*Requirement*
From the entries below, extract every line that includes the word "batang".

*Supplied information*
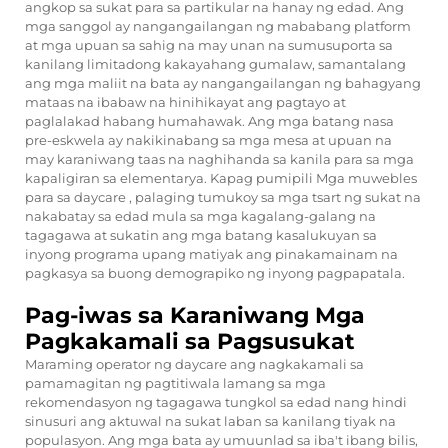
angkop sa sukat para sa partikular na hanay ng edad. Ang
mga sanggol ay nangangailangan ng mababang platform
at mga upuan sa sahig na may unan na sumusuporta sa
kanilang limitadong kakayahang gumalaw, samantalang
ang mga maliit na bata ay nangangailangan ng bahagyang
mataas na ibabaw na hinihikayat ang pagtayo at
paglalakad habang humahawak. Ang mga batang nasa
pre-eskwela ay nakikinabang sa mga mesa at upuan na
may karaniwang taas na naghihanda sa kanila para sa mga
kapaligiran sa elementarya. Kapag pumipili
Mga muwebles
para sa daycare
, palaging tumukoy sa mga tsart ng sukat na
nakabatay sa edad mula sa mga kagalang-galang na
tagagawa at sukatin ang mga batang kasalukuyan sa
inyong programa upang matiyak ang pinakamainam na
pagkasya sa buong demograpiko ng inyong pagpapatala.
Pag-iwas sa Karaniwang Mga
Pagkakamali sa Pagsusukat
Maraming operator ng daycare ang nagkakamali sa
pamamagitan ng pagtitiwala lamang sa mga
rekomendasyon ng tagagawa tungkol sa edad nang hindi
sinusuri ang aktuwal na sukat laban sa kanilang tiyak na
populasyon. Ang mga bata ay umuunlad sa iba't ibang bilis,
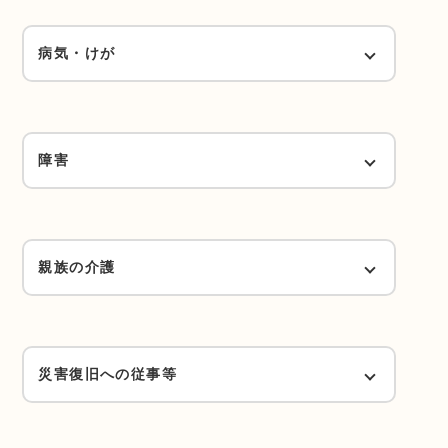
1日4時間以上かつ週4日以上で、1週30時間
産前産後（Hランク）
以上勤務（Bランク）
病気・けが
1日4時間以上かつ週4日以上で、1週24時間
以上勤務（Cランク）
常に病臥（Aランク）
障害
1日4時間以上かつ週4日以上で、1週16時間
常に安静が必要（Bランク）
以上勤務（Dランク）
身体障害者手帳1～2級、精神障害者保健福祉
手帳1～2級、愛護手帳（Aランク）
親族の介護
月16日かつ週16時間以上の安静が必要（Dラ
1日4時間以上かつ週4日以上ではないが、月
ンク）
64時間以上（Fランク）
身体障害者手帳3級、精神障害者保健福祉手
月20日かつ週40時間以上（Aランク）
帳3級（Bランク）
災害復旧への従事等
月16日かつ週16時間未満の安静が必要（Hラ
以下に該当する場合は、チェックをしてください。
ンク）
月16日かつ週24時間以上（Cランク）
身体障害者手帳4級（Dランク）
内職・自営協力者（1ランクダウン）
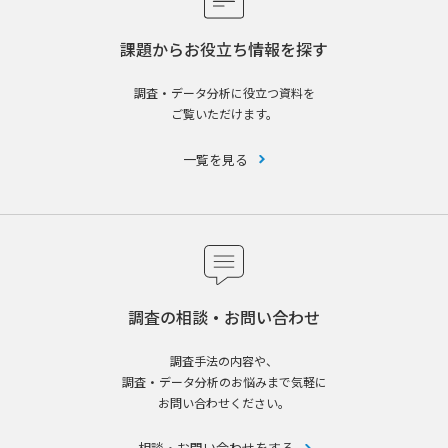
課題からお役立ち情報を探す
調査・データ分析に役立つ資料を
ご覧いただけます。
一覧を見る
調査の相談・お問い合わせ
調査手法の内容や、
調査・データ分析のお悩みまで気軽に
お問い合わせください。
相談・お問い合わせをする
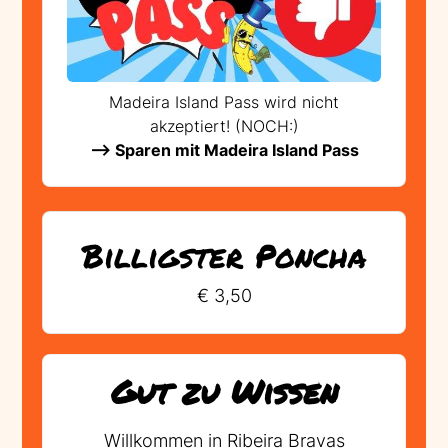
Madeira Island Pass wird nicht
akzeptiert! (NOCH:)
--> Sparen mit Madeira Island Pass
Billigster Poncha
€ 3,50
Gut zu Wissen
Willkommen in Ribeira Bravas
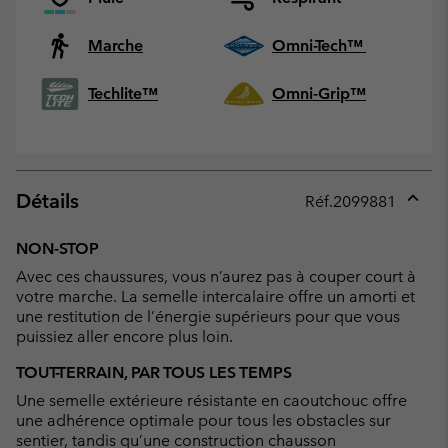
Marche
Omni-Tech™
Techlite™
Omni-Grip™
Détails
Réf.
2099881
Expan
or
NON-STOP
collap
Avec ces chaussures, vous n’aurez pas à couper court à
sectio
votre marche. La semelle intercalaire offre un amorti et
une restitution de l’énergie supérieurs pour que vous
puissiez aller encore plus loin.
TOUT-TERRAIN, PAR TOUS LES TEMPS
Une semelle extérieure résistante en caoutchouc offre
une adhérence optimale pour tous les obstacles sur
sentier, tandis qu’une construction chausson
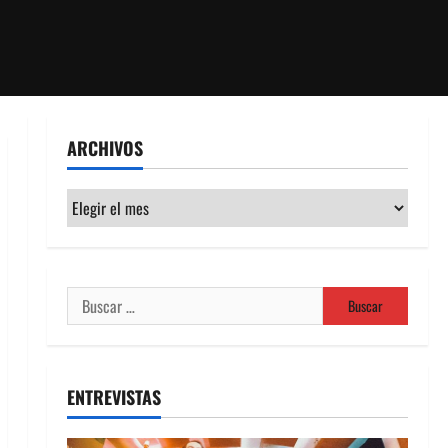
ARCHIVOS
Archivos
Buscar:
ENTREVISTAS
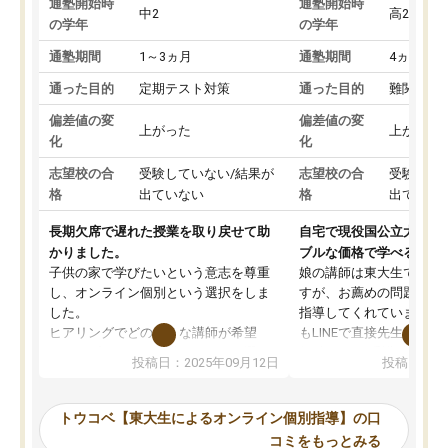
通塾開始時
通塾開始時
中2
高2
の学年
の学年
通塾期間
1～3ヵ月
通塾期間
4ヵ月～1
通った目的
定期テスト対策
通った目的
難関私立
偏差値の変
偏差値の変
上がった
上がった
化
化
志望校の合
受験していない/結果が
志望校の合
受験して
格
出ていない
格
出ていな
長期欠席で遅れた授業を取り戻せて助
自宅で現役国公立大学生
かりました。
ブルな価格で学べる
子供の家で学びたいという意志を尊重
娘の講師は東大生では無
し、オンライン個別という選択をしま
すが、お薦めの問題集や
した。
指導してくれています。2
ヒアリングでどのような講師が希望
もLINEで直接先生に質問
か、オプションは付帯するかなど選ぶ
教科でも)。受講科目や
投稿日：2025年09月12日
投稿日：20
事が出来ました。
めれるので、個人に合っ
講師とのマッチング後講師との初回ミ
ると思います。カリキュ
ーティングを行い、その講師で良いか
いなのがあり(有料)、受
トウコベ【東大生によるオンライン個別指導】の口
他の講師を希望するか子供との相性も
ことをどんなスケジュー
コミをもっとみる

*Your solution*
paglalakad habang humahawak. Ang mga batang nasa
tagagawa at sukatin ang mga batang kasalukuyan sa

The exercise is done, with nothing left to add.